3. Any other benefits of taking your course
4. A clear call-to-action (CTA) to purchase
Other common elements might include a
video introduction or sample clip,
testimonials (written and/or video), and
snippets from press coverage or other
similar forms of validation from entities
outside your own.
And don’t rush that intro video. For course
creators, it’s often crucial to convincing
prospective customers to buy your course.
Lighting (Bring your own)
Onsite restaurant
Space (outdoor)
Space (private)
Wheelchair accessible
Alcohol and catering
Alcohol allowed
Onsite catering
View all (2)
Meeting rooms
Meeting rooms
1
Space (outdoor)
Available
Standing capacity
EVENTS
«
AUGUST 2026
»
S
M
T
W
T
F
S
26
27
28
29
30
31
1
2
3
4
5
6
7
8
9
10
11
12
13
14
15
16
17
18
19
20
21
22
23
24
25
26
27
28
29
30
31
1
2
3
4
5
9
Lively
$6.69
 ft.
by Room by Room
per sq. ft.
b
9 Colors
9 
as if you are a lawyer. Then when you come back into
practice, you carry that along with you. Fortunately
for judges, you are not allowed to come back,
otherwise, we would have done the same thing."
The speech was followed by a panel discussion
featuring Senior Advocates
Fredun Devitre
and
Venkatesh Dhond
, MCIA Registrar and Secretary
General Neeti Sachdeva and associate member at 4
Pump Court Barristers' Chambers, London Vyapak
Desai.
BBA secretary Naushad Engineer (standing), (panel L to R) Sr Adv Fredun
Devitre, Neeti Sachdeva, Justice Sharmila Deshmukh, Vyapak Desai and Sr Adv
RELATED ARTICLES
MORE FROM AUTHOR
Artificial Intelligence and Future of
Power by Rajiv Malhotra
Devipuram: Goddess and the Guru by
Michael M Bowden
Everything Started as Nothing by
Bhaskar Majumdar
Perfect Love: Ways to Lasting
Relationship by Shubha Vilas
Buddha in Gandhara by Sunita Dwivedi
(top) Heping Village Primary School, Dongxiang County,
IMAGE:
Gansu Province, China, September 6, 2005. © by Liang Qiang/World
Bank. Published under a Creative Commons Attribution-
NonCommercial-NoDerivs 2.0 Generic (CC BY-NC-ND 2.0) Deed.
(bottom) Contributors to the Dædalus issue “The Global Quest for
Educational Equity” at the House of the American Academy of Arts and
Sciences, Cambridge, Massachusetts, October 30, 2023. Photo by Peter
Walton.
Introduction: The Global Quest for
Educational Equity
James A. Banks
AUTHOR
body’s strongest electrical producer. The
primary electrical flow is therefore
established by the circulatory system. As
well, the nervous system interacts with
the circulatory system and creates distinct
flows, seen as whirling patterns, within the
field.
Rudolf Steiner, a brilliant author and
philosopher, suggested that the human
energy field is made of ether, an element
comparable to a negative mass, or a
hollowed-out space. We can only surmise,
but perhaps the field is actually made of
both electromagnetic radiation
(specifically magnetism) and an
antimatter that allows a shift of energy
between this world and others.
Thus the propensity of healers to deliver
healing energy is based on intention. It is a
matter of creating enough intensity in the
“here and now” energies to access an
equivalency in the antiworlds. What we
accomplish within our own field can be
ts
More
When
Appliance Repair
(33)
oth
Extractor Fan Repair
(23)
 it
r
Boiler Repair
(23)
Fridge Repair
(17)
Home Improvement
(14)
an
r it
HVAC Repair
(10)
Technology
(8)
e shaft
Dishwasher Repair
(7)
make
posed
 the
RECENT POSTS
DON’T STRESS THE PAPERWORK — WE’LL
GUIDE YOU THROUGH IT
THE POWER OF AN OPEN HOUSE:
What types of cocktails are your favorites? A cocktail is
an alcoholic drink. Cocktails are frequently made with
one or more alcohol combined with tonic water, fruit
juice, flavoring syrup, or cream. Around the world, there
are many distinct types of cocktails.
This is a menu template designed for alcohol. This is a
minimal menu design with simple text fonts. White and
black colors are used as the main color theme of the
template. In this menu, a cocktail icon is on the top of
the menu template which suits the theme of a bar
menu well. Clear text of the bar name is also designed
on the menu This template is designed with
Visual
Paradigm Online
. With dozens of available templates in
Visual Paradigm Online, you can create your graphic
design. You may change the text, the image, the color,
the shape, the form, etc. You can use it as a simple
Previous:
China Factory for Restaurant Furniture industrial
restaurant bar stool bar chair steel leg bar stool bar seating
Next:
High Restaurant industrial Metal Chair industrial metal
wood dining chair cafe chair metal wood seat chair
● ● ● ● ●
### Task instructions
In the listing above, find the line containing "otherwise, we would" and the line containing "Everything Started as Nothing by", then quote both, plus every line between them, exactly as written.

### Answer area
otherwise, we would have done the same thing."
The speech was followed by a panel discussion
featuring Senior Advocates
Fredun Devitre
and
Venkatesh Dhond
, MCIA Registrar and Secretary
General Neeti Sachdeva and associate member at 4
Pump Court Barristers' Chambers, London Vyapak
Desai.
BBA secretary Naushad Engineer (standing), (panel L to R) Sr Adv Fredun
Devitre, Neeti Sachdeva, Justice Sharmila Deshmukh, Vyapak Desai and Sr Adv
RELATED ARTICLES
MORE FROM AUTHOR
Artificial Intelligence and Future of
Power by Rajiv Malhotra
Devipuram: Goddess and the Guru by
Michael M Bowden
Everything Started as Nothing by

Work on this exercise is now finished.